#### [What to do]
Could you filter the listing for lines with the word "Information" and return them?

#### [Data to process]
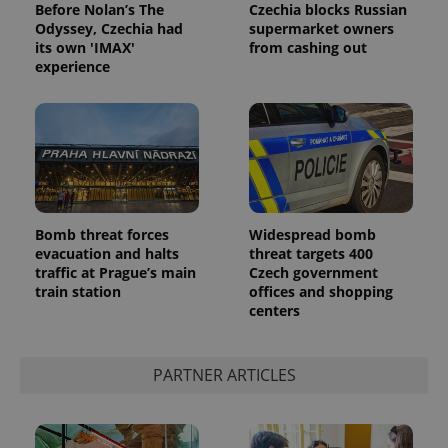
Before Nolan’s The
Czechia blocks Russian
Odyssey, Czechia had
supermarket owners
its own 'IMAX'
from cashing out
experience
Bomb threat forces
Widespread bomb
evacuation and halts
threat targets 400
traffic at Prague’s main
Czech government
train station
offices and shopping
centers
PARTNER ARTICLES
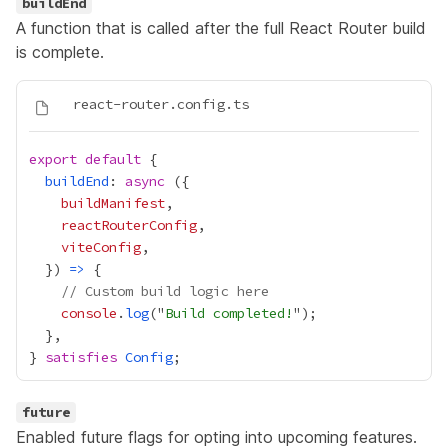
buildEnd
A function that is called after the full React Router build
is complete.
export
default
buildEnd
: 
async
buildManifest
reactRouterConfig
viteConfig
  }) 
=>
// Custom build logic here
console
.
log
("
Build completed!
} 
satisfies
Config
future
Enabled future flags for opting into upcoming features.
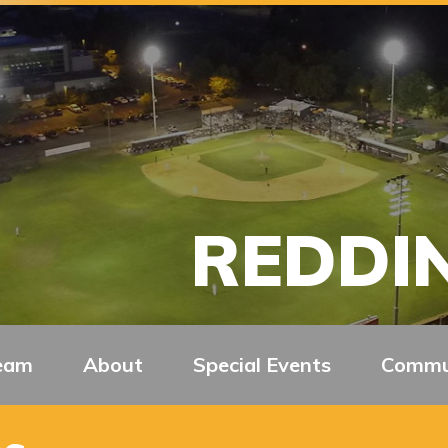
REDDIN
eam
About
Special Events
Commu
...
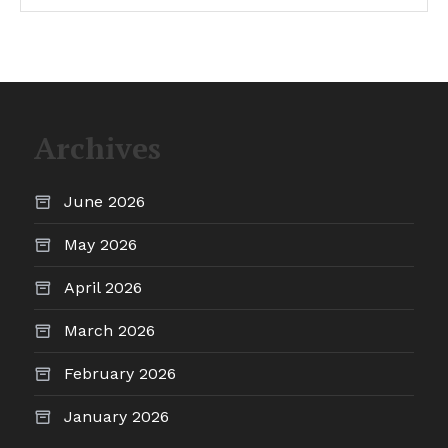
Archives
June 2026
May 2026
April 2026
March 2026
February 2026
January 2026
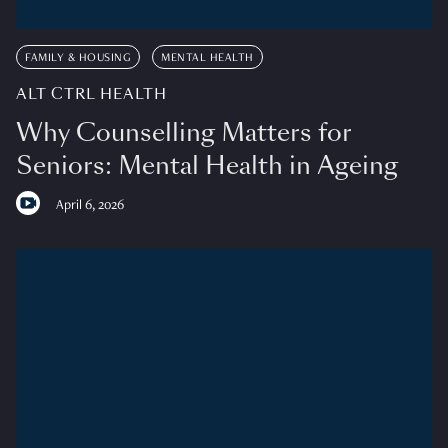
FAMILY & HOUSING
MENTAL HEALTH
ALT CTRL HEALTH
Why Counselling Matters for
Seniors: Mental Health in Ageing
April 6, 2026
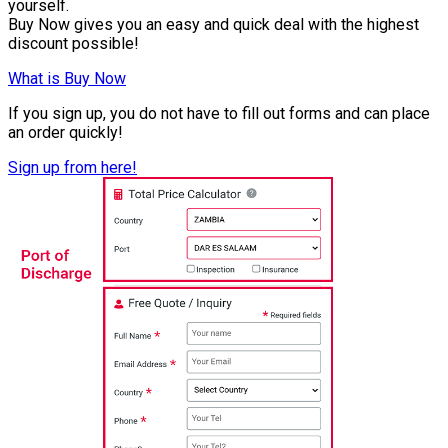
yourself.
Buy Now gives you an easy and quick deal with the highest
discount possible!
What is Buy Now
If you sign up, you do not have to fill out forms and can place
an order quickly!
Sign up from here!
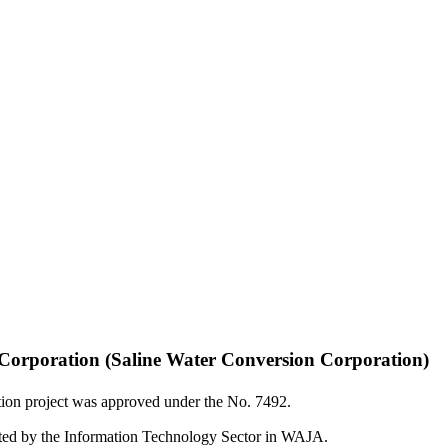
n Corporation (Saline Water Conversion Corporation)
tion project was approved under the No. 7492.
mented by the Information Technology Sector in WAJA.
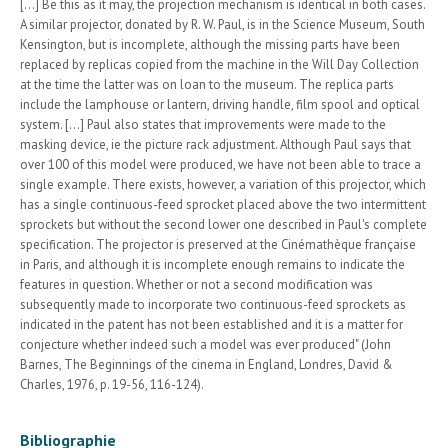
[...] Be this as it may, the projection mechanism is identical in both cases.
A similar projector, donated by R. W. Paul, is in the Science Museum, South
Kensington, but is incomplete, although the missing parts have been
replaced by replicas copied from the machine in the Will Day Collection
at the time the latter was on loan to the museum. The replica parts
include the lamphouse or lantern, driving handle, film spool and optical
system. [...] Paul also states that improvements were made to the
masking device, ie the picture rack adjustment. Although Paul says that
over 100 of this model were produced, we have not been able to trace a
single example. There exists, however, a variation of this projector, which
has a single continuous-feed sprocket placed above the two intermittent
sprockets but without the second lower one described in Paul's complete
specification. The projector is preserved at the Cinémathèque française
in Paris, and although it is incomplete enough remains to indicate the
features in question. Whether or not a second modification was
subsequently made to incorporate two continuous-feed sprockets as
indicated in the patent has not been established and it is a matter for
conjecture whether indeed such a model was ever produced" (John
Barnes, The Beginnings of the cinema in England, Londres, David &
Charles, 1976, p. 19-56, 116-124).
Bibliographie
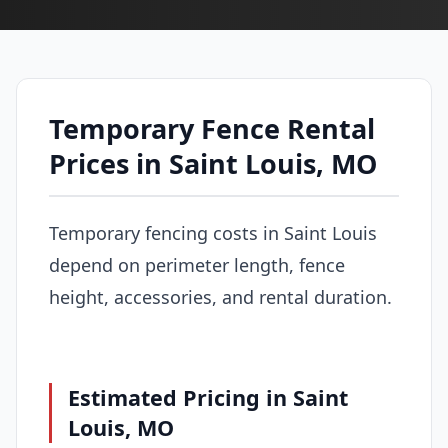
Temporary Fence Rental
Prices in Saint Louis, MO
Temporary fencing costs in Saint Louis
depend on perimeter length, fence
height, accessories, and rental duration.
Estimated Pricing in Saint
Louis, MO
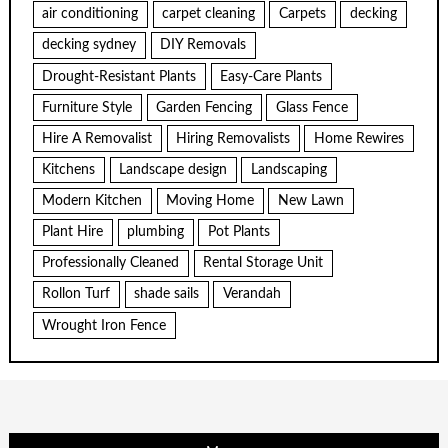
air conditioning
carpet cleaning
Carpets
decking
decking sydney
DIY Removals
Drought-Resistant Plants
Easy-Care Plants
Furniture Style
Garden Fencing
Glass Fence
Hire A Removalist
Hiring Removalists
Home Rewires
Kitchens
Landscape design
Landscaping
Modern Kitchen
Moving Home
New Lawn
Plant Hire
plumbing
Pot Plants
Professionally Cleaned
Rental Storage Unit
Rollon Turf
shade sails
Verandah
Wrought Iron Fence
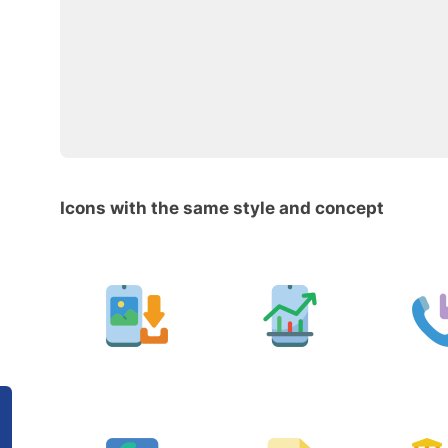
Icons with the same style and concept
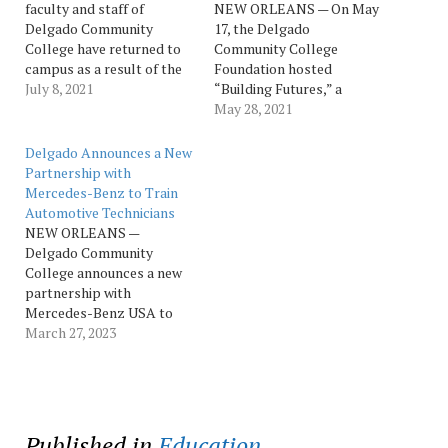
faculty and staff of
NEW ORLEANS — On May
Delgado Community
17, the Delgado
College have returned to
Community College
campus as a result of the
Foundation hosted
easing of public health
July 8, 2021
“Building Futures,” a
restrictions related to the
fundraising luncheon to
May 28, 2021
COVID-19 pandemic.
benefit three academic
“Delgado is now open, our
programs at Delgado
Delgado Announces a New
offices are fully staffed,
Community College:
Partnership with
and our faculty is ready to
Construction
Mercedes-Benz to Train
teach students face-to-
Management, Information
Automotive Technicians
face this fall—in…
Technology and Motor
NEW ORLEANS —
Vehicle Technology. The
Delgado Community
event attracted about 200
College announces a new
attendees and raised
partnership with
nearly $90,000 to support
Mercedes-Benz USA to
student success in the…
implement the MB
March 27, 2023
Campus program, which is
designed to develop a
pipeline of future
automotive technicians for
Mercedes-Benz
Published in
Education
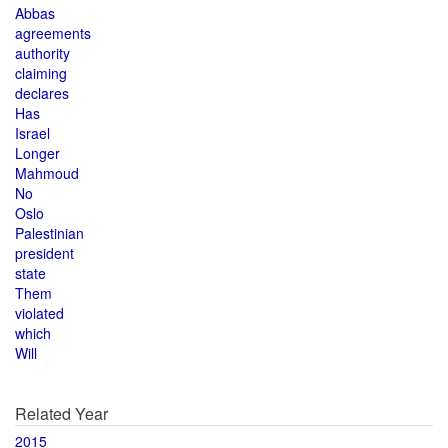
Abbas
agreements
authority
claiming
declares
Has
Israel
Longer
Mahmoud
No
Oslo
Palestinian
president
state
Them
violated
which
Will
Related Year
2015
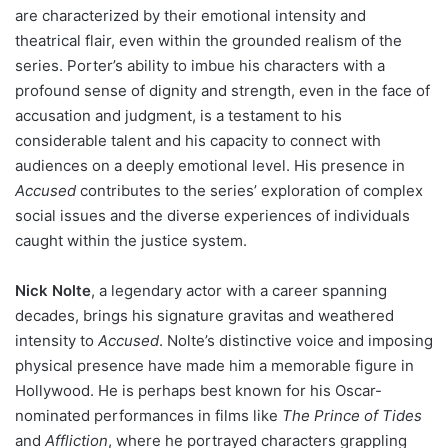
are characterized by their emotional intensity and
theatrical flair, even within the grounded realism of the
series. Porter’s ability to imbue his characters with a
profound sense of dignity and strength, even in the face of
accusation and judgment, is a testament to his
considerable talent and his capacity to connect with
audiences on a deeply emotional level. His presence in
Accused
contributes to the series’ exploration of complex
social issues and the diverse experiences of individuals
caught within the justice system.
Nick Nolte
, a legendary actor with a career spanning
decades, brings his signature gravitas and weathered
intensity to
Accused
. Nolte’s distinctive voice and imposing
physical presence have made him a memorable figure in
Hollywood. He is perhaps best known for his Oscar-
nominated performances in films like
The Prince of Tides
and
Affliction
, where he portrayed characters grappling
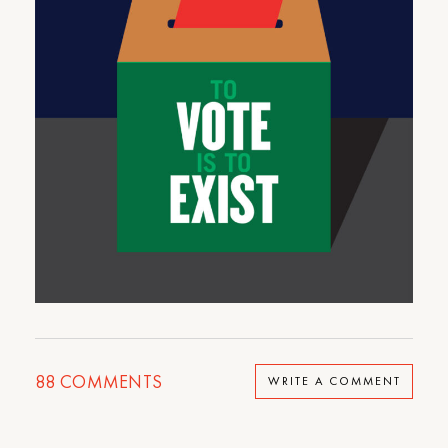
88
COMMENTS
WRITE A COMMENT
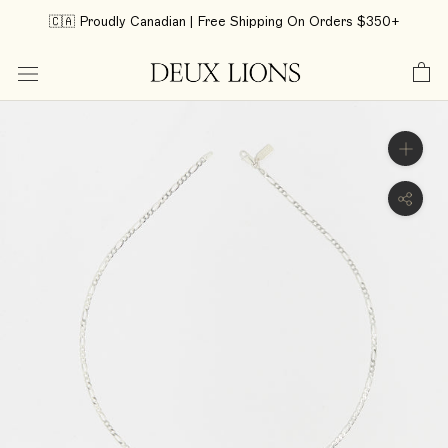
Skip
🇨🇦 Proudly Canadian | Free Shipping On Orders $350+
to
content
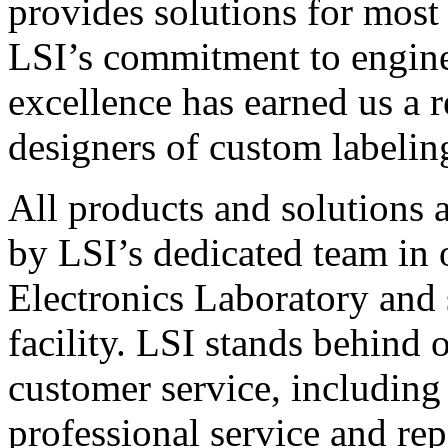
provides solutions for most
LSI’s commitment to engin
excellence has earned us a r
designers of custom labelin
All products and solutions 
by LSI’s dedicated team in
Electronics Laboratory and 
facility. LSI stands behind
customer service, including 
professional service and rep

#### [Exercise output]
mented by the Information Technology Sector in WAJA.
Management, Information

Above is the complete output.